RCF brings clarity to Shakespeare’s King Lear
Thursday, 23 July 2020
rcf-brt-king-lear-cardsKing Lear at the Bristol Riverside Theatre
USA - What once was a 300-seat movie theatre Bristol Riverside Theatre (BRT) is located in the historic district of Bristol Borough in Eastern Pennsylvania. The theatre itself, built in 1937 and reopened as a performance hall in 1986, is well-known for bringing local and national artists to the stage, producing over 200 performances each year.
Earlier this year, BRT invited Eric Tucker, of New York City’s Bedlam Theatre to direct a production of King Lear with a fresh interpretation of the Shakespearean classic. The show ran for several weeks, starting 28 January and ending 16 February 2020.
When the production required a sound design, BRT re-enlisted the talents of consultant and sound designer, Brad Ward to assemble it. “One thing I liked about Bristol was the size, it’s a very intimate venue, you don’t need a lot of speakers to achieve the result you want,” said Ward, whose recent theatre work includes previous shows with Tucker at BRT, The Rivals, as well as Choir Boy, which won a Tony award for Best Sound in 2019.
Ward also works as a systems designer with New York firm Auerbach Pollack Friedlander on renovation projects such as Huntington Theatre Company in Boston, Marymount Manhattan Theatre in New York City, and is the associate sound designer and system designer for Take Me Out at Second Stage Theatre on Broadway.
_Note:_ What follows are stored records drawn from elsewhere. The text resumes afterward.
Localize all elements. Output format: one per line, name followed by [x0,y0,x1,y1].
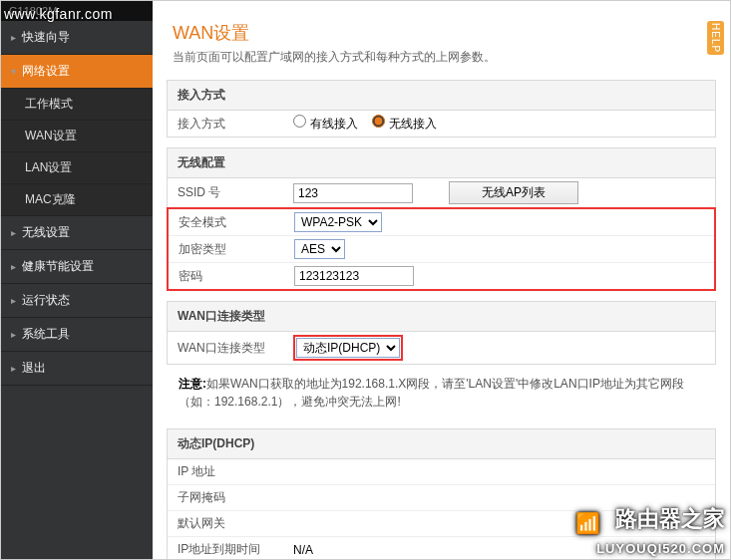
password-label: 密码 [169,264,288,289]
section-wifi-header: 无线配置 [168,148,715,178]
main-panel: HELP WAN设置 当前页面可以配置广域网的接入方式和每种方式的上网参数。 接… [153,1,730,559]
radio-wired-wrap[interactable]: 有线接入 [293,115,358,133]
nav-wireless[interactable]: 无线设置 [1,216,153,250]
watermark-zh: 路由器之家 [615,506,725,531]
watermark-bottom: 📶 路由器之家 LUYOUQI520.COM [570,504,725,556]
page-desc: 当前页面可以配置广域网的接入方式和每种方式的上网参数。 [173,49,730,66]
wan-type-label: WAN口连接类型 [168,336,287,361]
sub-lan-settings[interactable]: LAN设置 [1,152,153,184]
radio-wireless-wrap[interactable]: 无线接入 [372,115,437,133]
nav-energy[interactable]: 健康节能设置 [1,250,153,284]
sidebar: G11802M 快速向导 网络设置 工作模式 WAN设置 LAN设置 MAC克隆… [1,1,153,559]
ap-list-button[interactable]: 无线AP列表 [449,181,578,204]
nav-status[interactable]: 运行状态 [1,284,153,318]
section-dhcp-header: 动态IP(DHCP) [168,429,715,459]
page-title: WAN设置 [173,21,730,45]
wan-note-text: 如果WAN口获取的地址为192.168.1.X网段，请至'LAN设置'中修改LA… [179,377,684,409]
section-access: 接入方式 接入方式 有线接入 无线接入 [167,80,716,138]
nav-network-settings[interactable]: 网络设置 [1,55,153,89]
gw-label: 默认网关 [168,511,287,536]
wan-note: 注意:如果WAN口获取的地址为192.168.1.X网段，请至'LAN设置'中修… [167,371,716,419]
section-wan-type: WAN口连接类型 WAN口连接类型 动态IP(DHCP) [167,301,716,365]
security-mode-label: 安全模式 [169,210,288,235]
radio-wireless-label: 无线接入 [389,117,437,131]
encrypt-type-label: 加密类型 [169,237,288,262]
app-frame: G11802M 快速向导 网络设置 工作模式 WAN设置 LAN设置 MAC克隆… [0,0,731,560]
section-wifi: 无线配置 SSID 号 无线AP列表 安全模式 WPA2-PSK 加密类型 AE… [167,147,716,291]
sub-work-mode[interactable]: 工作模式 [1,89,153,121]
section-access-header: 接入方式 [168,81,715,111]
nav-quick-guide[interactable]: 快速向导 [1,21,153,55]
watermark-top: www.kgfanr.com [4,6,113,22]
radio-wired[interactable] [293,115,306,128]
ip-label: IP 地址 [168,459,287,484]
wan-type-select[interactable]: 动态IP(DHCP) [296,338,400,358]
wan-note-bold: 注意: [179,377,206,391]
sub-wan-settings[interactable]: WAN设置 [1,121,153,152]
mask-label: 子网掩码 [168,485,287,510]
ssid-input[interactable] [293,183,413,203]
section-wan-header: WAN口连接类型 [168,302,715,332]
radio-wireless[interactable] [372,115,385,128]
nav-exit[interactable]: 退出 [1,352,153,386]
sub-mac-clone[interactable]: MAC克隆 [1,184,153,216]
radio-wired-label: 有线接入 [310,117,358,131]
encrypt-type-select[interactable]: AES [294,239,345,259]
watermark-en: LUYOUQI520.COM [596,541,725,556]
security-mode-select[interactable]: WPA2-PSK [294,212,382,232]
help-button[interactable]: HELP [707,21,724,55]
wifi-highlight: 安全模式 WPA2-PSK 加密类型 AES 密码 [167,207,716,291]
watermark-logo-icon: 📶 [570,505,606,541]
lease-label: IP地址到期时间 [168,537,287,559]
access-mode-label: 接入方式 [168,112,287,137]
ssid-label: SSID 号 [168,180,287,205]
password-input[interactable] [294,266,414,286]
nav-tools[interactable]: 系统工具 [1,318,153,352]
Ward’s challenge was to find a creative audio solution to create an aural atmosphere for the play. Following a suggestion from Mark Meding of On-The-Road Marketing, Ward turned to RCF, deploying a small rig consisting of four HDL 28-A Active Line Array Modules [two per side upstage], two TT 22-A Active Two-Way Speakers [for the catwalk], one SUB 9004 Active Subwoofer, and one RCF HD 21EN paging horn.
Brad also met with RCF Product Specialist Jim Reed, consulted on the product solution and helped integrate the system on stage. “At first I thought we could rely mainly on subs, on both sides of the stage, then we tried one SUB 9004 centred on the upstage wall - and it carried the show,” Ward said. “The HDL 28’s [line arrays] brought a nice sound quality, very clear and natural, I didn’t have trouble making it sound natural, but I was thrilled with the [SUB] 9004 because it added so much to fill the space.”
Another one of Ward’s future projects will highlight RCF as the main system in a new design for the Broadway production Take Me Out, scheduled to be one of the first performances when Broadway re-opens April 21, 2021.